Seeing Jennifer of Troy again, it brought back positive feelings towards Franklin & Bash, when the show operated on logic rather than only gimmicks, when we were given odd cases but ones with heart. I dreaded the main story because it ran the risk of turning Jennifer into a joke. However, over the course of the episode we see that Jennifer isn't delusional. Instead, she is supremely confident in herself. Yes, she is not 'traditionally' beautiful, but Jennifer instead has an ability to charm and disarm people, going easily through life thoroughly aware that people will see her as she sees herself. If she sees herself as beautiful and fascinating, others will too. Indeed we find that this the case, as Infeld, a man who is no stranger to the charms of ladies, finds himself all but besotted by Jennifer thanks to her ebullient nature and inability to perceive that anyone wouldn't see her in any other way.
Bell leads the guest stars in a great performance. She's bubbly without being insipid, charming without being cloying, and so assured of her beauty that even when one wants to persuade her otherwise, one either doesn't have the heart or the logic to change her mind. The other guest stars (such as Nam and Choi) did what they could to make their characters realistic, though given that the Chinatown story was not as good gave them limited material to work with.

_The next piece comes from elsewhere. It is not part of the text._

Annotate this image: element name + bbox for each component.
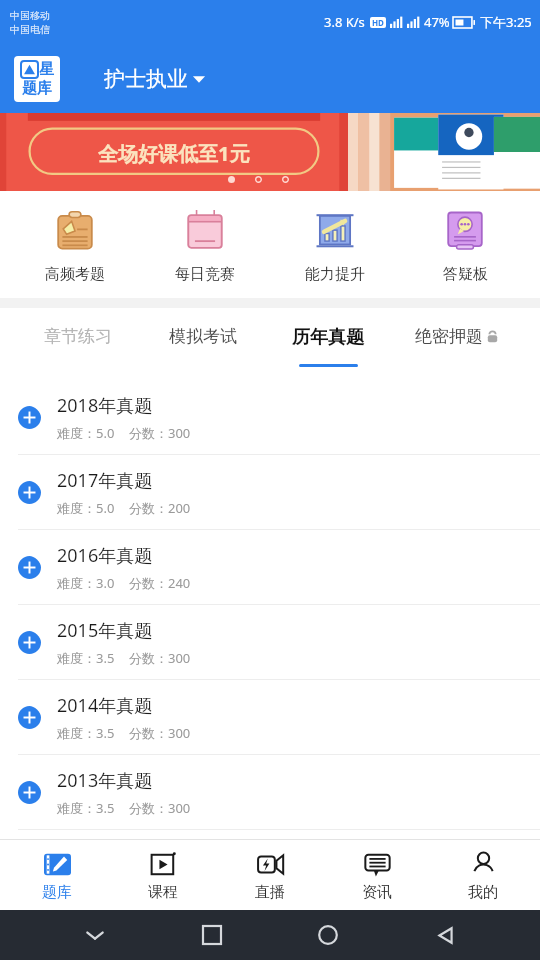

Out of the main cast, I think Diamond did the best. He continues to be my favorite Franklin & Bash character (is there such a thing as Team Damien?), and we see this at the end, when he gives up the guitar. Whatever Karp's faults, he is a man of his word. He is also funny without being completely stupid. Hanna asks him if he'd like to try beer Jenga, and he asks if it's imported.

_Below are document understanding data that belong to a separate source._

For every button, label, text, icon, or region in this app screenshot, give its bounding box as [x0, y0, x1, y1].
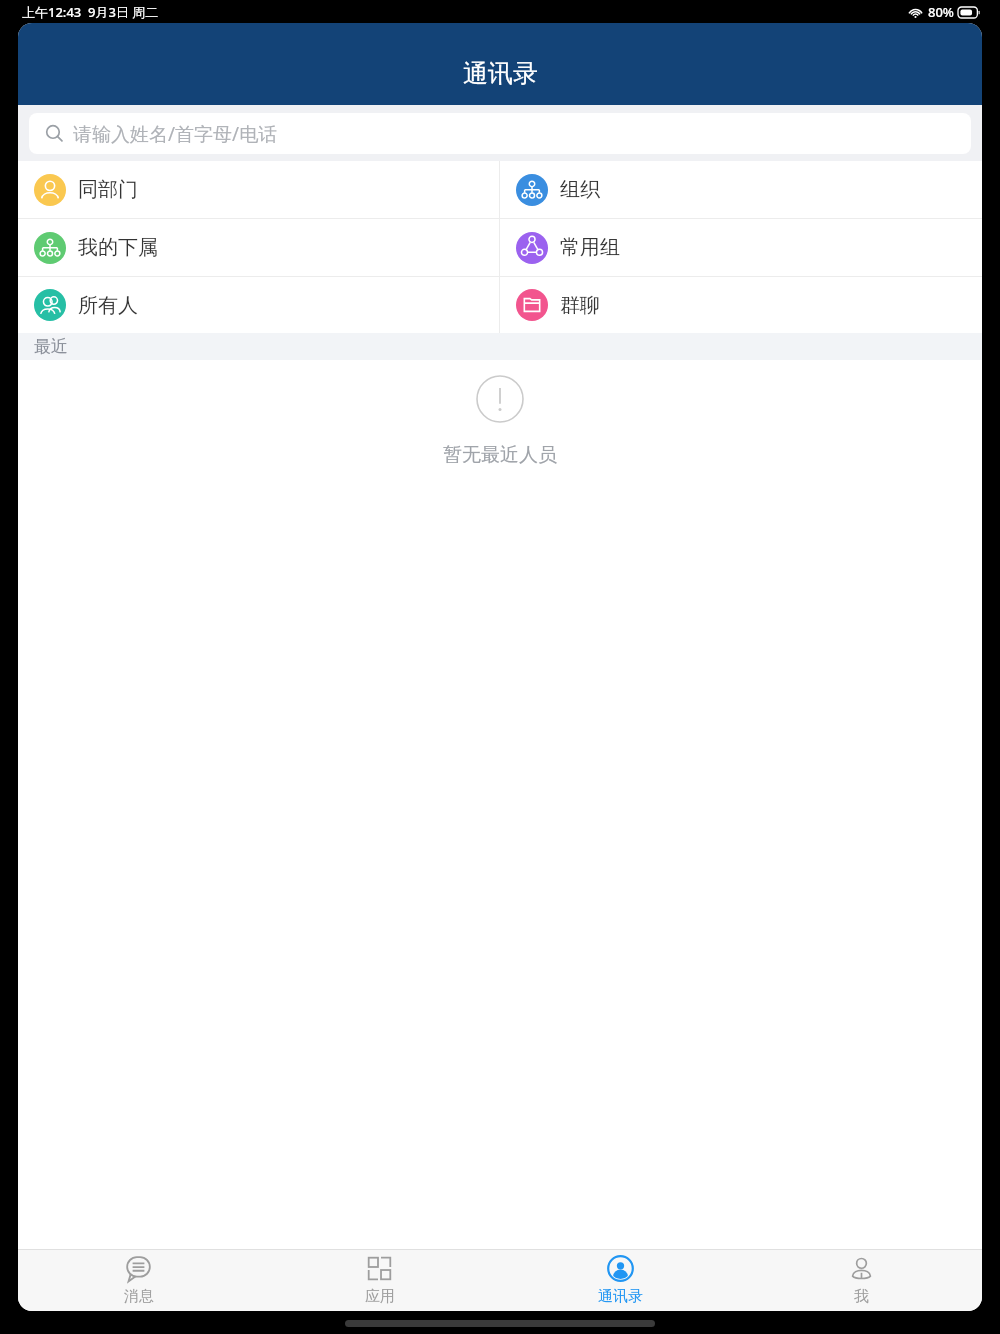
button[interactable]: 常用组	[500, 219, 982, 276]
staticText: 我	[854, 1287, 869, 1306]
staticText: 上午12:43 9月3日 周二	[22, 3, 159, 21]
staticText: 请输入姓名/首字母/电话	[73, 121, 278, 147]
staticText: 暂无最近人员	[443, 443, 557, 467]
button[interactable]: 群聊	[500, 277, 982, 333]
staticText: 通讯录	[598, 1287, 643, 1306]
staticText: 群聊	[560, 293, 600, 318]
staticText: 通讯录	[463, 58, 538, 89]
staticText: 80%	[928, 3, 954, 21]
button[interactable]: 请输入姓名/首字母/电话	[29, 113, 971, 154]
staticText: 应用	[365, 1287, 395, 1306]
button[interactable]: 我	[741, 1250, 982, 1311]
staticText: 组织	[560, 177, 600, 202]
button[interactable]: 应用	[259, 1250, 500, 1311]
button[interactable]: 同部门	[18, 161, 499, 218]
button[interactable]: 我的下属	[18, 219, 499, 276]
button[interactable]: 通讯录	[500, 1250, 741, 1311]
button[interactable]: 组织	[500, 161, 982, 218]
button[interactable]: 消息	[18, 1250, 259, 1311]
staticText: 消息	[124, 1287, 154, 1306]
staticText: 同部门	[78, 177, 138, 202]
staticText: 最近	[34, 336, 68, 357]
staticText: 所有人	[78, 293, 138, 318]
staticText: 常用组	[560, 235, 620, 260]
staticText: 我的下属	[78, 235, 158, 260]
button[interactable]: 所有人	[18, 277, 499, 333]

The story also has genuinely funny moments. When Jared and Peter walk in on Karp attempting his best kowtow while in front of Infeld, Karp retorts, "Oh, I'm just fluffing. You're next." Personally, I was astonished that both Damien and Reed could say such a thing (or that Karp knows what 'fluffing' is). I found it both funny and daring. It's also hard not to smile when Jennifer refers to herself as "the Norma Rae of beautiful women".
The one aspect I wasn't thrilled about was Franklin & Bash's boy Toy. This whole 'aren't the Chinese really odd' business skated close to being stereotypes, and the fact that they cared for Gene only so far as what he could do for them (fix their hardware) makes them rather terrible people. Further, how neither Jared and Peter figured love was at the center of this whole brouhaha I don't get. Then again, Jared thought that Chinatown was full of triads and 'black rain'. In a rare turn of events, it was PETER who told him that 'black rain' was related to Japan not China. Usually, Peter is the idiot. However, somehow I got the sense that Jennifer of Troy was ridiculing more Infeld's ideas of the Chinese (such as the legendary Council of Elders) than the Chinese themselves, at least by the end of the episode.
With Franklin & Bash being such a mess today, it is nice to remember and rewatch episodes like Jennifer of Troy. Stories like these are the reasons I loved the show, finding it a great mixture of comedy and heart. Now I think that Franklin & Bash has devolved into one where our heroes grow more stupid, the cases more nonsensical, the tone more harsh. However, for now I find that at least the First Season of Franklin & Bash was like Jennifer...quite beautiful.